False positive — Robert Williams Jr at 0.862. Robert Williams and Robert Williams Jr score 0.862. The model treats “Jr” as a minor token appended to an otherwise identical string. But Jr is a generational suffix — these are different people. At our original auto-accept threshold of 0.82, this pair would have been silently merged.

The embedding model is good at detecting surface similarity. It is bad at understanding that a single token (“Jr”) carries categorical meaning, and that a short nickname (“Charlie”) maps to a longer legal name (“Charles”).

Why LLM Alone Fails

An LLM like Claude Sonnet can correctly resolve both cases above. It knows Charlie is a nickname for Charles. It knows Jr indicates a different person. In our tests, it correctly identified all 11 test pairs with appropriate confidence levels.

But LLM-only resolution is infeasible at scale:

  • Speed: At 200ms per API call, resolving 42 million pairwise comparisons would take years. Even with aggressive blocking, the number of candidate pairs runs into millions.
  • Reproducibility: LLM outputs are non-deterministic. Running the same pair twice may produce different confidence scores. This is acceptable for ambiguous cases but wasteful for the 70% of cases that exact match handles perfectly.
  • Cost: While budget is not a constraint, sending millions of obvious matches and obvious non-matches to an LLM is pure waste. The LLM adds value only on the ambiguous cases that simpler methods cannot resolve.

Why the Cascade Works

The cascade combines the strengths of each method:

  1. Exact match handles the common case (70%) — same name, same state, different precincts.
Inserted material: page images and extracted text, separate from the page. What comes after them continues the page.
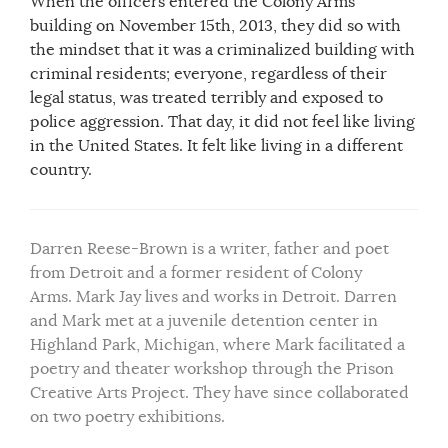
When the officers entered the Colony Arms
building on November 15th, 2013, they did so with
the mindset that it was a criminalized building with
criminal residents; everyone, regardless of their
legal status, was treated terribly and exposed to
police aggression. That day, it did not feel like living
in the United States. It felt like living in a different
country.
Darren Reese-Brown is a writer, father and poet
from Detroit and a former resident of Colony
Arms. Mark Jay lives and works in Detroit. Darren
and Mark met at a juvenile detention center in
Highland Park, Michigan, where Mark facilitated a
poetry and theater workshop through the Prison
Creative Arts Project. They have since collaborated
on two poetry exhibitions.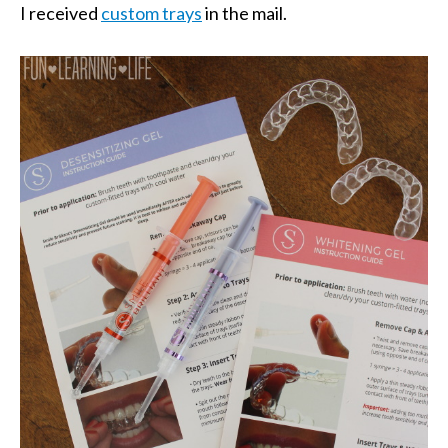
I received
custom trays
in the mail.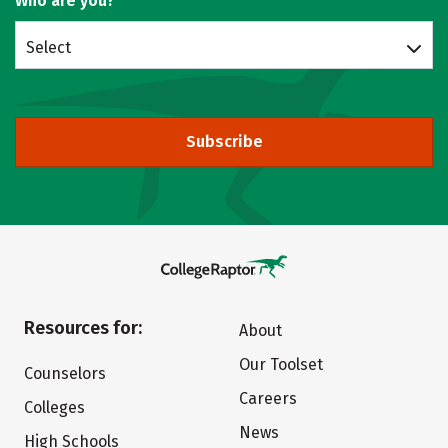
Who are you?
Select
Subscribe
Resources for:
About
Our Toolset
Counselors
Careers
Colleges
News
High Schools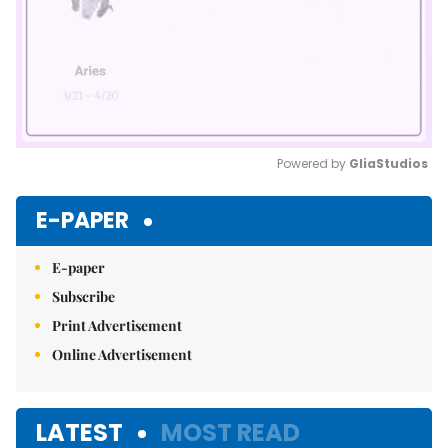
Powered by 
GliaStudios
Mute
E-PAPER
E-paper
Subscribe
Print Advertisement
Online Advertisement
LATEST
MOST READ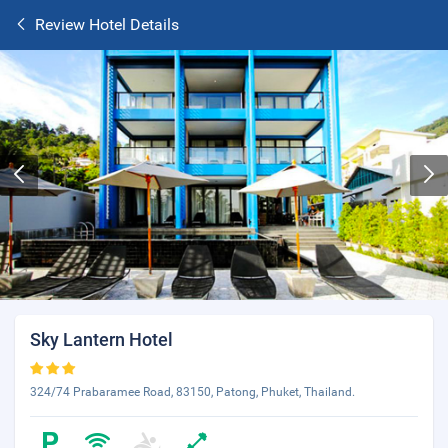
Review Hotel Details
Sky Lantern Hotel
324/74 Prabaramee Road, 83150, Patong, Phuket, Thailand.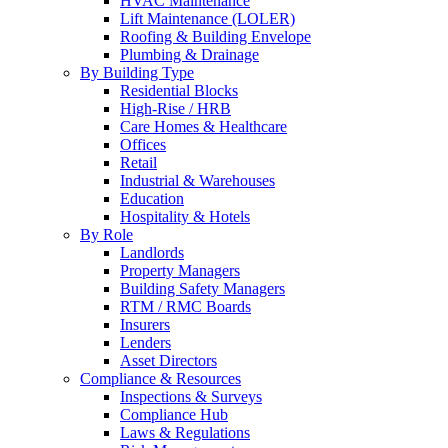
HVAC Maintenance
Lift Maintenance (LOLER)
Roofing & Building Envelope
Plumbing & Drainage
By Building Type
Residential Blocks
High-Rise / HRB
Care Homes & Healthcare
Offices
Retail
Industrial & Warehouses
Education
Hospitality & Hotels
By Role
Landlords
Property Managers
Building Safety Managers
RTM / RMC Boards
Insurers
Lenders
Asset Directors
Compliance & Resources
Inspections & Surveys
Compliance Hub
Laws & Regulations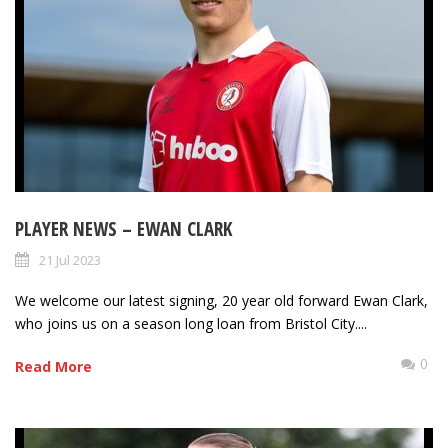
PLAYER NEWS – EWAN CLARK
21 Jul 2023
We welcome our latest signing, 20 year old forward Ewan Clark,
who joins us on a season long loan from Bristol City....
0
Read More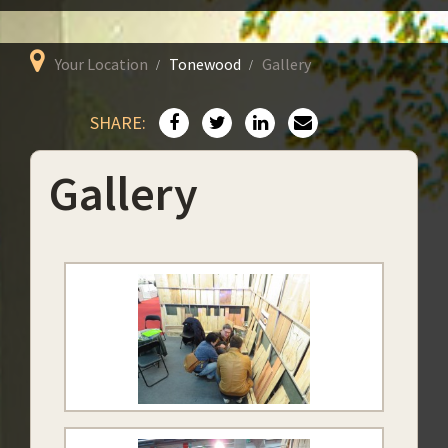
Your Location
Tonewood
Gallery
SHARE:
Gallery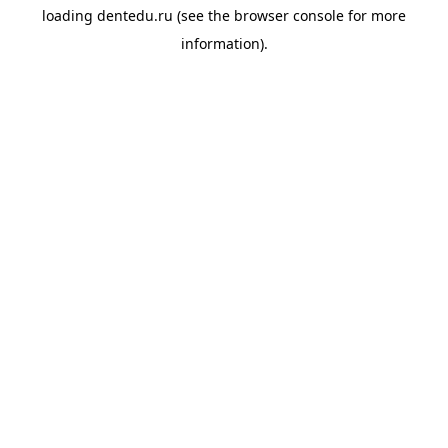
loading
dentedu.ru
(see the
browser console
for more
information).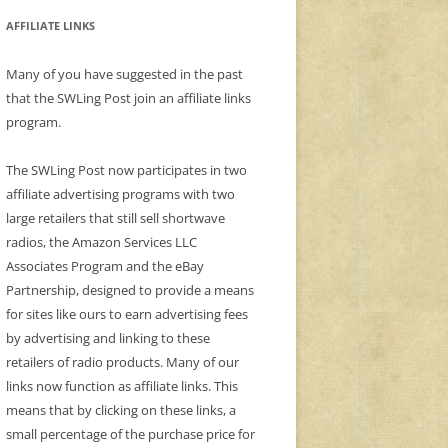
AFFILIATE LINKS
Many of you have suggested in the past
that the SWLing Post join an affiliate links
program.
The SWLing Post now participates in two
affiliate advertising programs with two
large retailers that still sell shortwave
radios, the Amazon Services LLC
Associates Program and the eBay
Partnership, designed to provide a means
for sites like ours to earn advertising fees
by advertising and linking to these
retailers of radio products. Many of our
links now function as affiliate links. This
means that by clicking on these links, a
small percentage of the purchase price for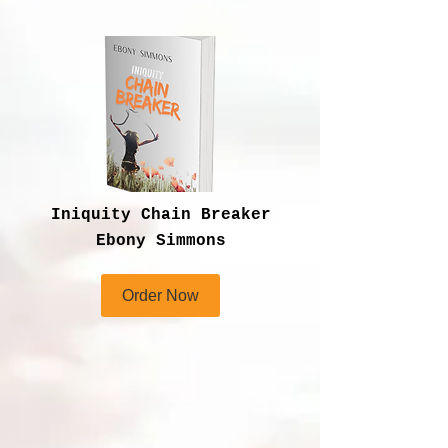
Iniquity Chain Breaker
Ebony Simmons
Order Now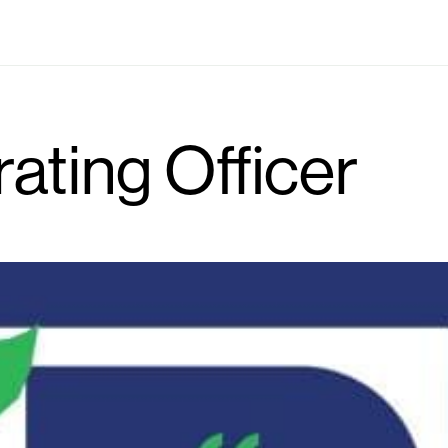
Industries
Locations
Solutions
Who we are
rating Officer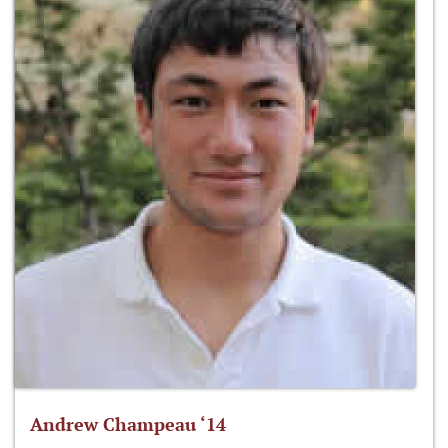
Andrew Champeau ‘14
No ML, no API calls, no latency, no non-determinism.

  2. Jaro-Winkler catches minor spelling variations (“SHANNON W BRAY” vs “Shannon W. Bray”) that exact match misses due to casing or punctuation. Still deterministic, still free.

  3. The name gate (step 2.5) eliminates pairs that share a blocking key but have obviously different names. This prevents the “wasted 30 LLM calls” scenario from the prototype. Deterministic, zero cost.

  4. Embedding retrieval identifies high-confidence matches (≥ 0.95) where the names differ in format but not in substance. Pre-computed vectors make this effectively free at query time. The 0.95 threshold is deliberately conservative — only near-certain matches pass.

  5. LLM confirmation handles the hard cases: nicknames (Crist at 0.451), suffixes (Williams Jr at 0.862), ambiguous common names. The LLM sees structured name components, vote counts, office, state, and party — enough context to reason about identity. Every prompt, response, and reasoning chain is stored for audit.

  6. Tiebreaker (step 5) escalates low-confidence LLM decisions to a stronger model (Opus-class). This adds cost but catches cases where Sonnet is uncertain.

The cascade balances three properties:

  • Accuracy: The LLM catches what embeddings miss. Embeddings retrieve what exact match misses. Each layer covers the failure modes of the layer above it.
  • Speed: 70% of resolution is free. 6% is pre-computed. Only 3.5% requires API calls. At scale, this is the difference between hours and years.
  • Reproducibility: Steps 1–3 are fully deterministic. Steps 4–5 are non-deterministic but logged — every decision can be replayed from the audit log without re-invoking the LLM.

The 19 Exact Ties

Entity resolution is a prerequisite for detecting exact ties. In MEDSL 2022, we found 19 contests nationally where the top two candidates received exactly the same number of votes. Without entity resolution, precinct-level records cannot be aggregated into contest-level totals — and ties cannot be detected.

Blocking Strategy

Before the cascade runs, records are partitioned into blocks by (state, office_level, last_name_initial). Only pairs within the same block are compared. This reduces the comparison space by approximately four orders of magnitude while preserving all legitimate matches — a candidate for NC school board is never compared to a candidate for FL sheriff.

The blocking key is deliberately coarse. We accept some wasted comparisons within blocks (like “Aaron Bridges” vs “Daniel Blanton” in the same NC school_district block) in exchange for never missing a legitimate match. The step 2.5 gate handles the within-block noise.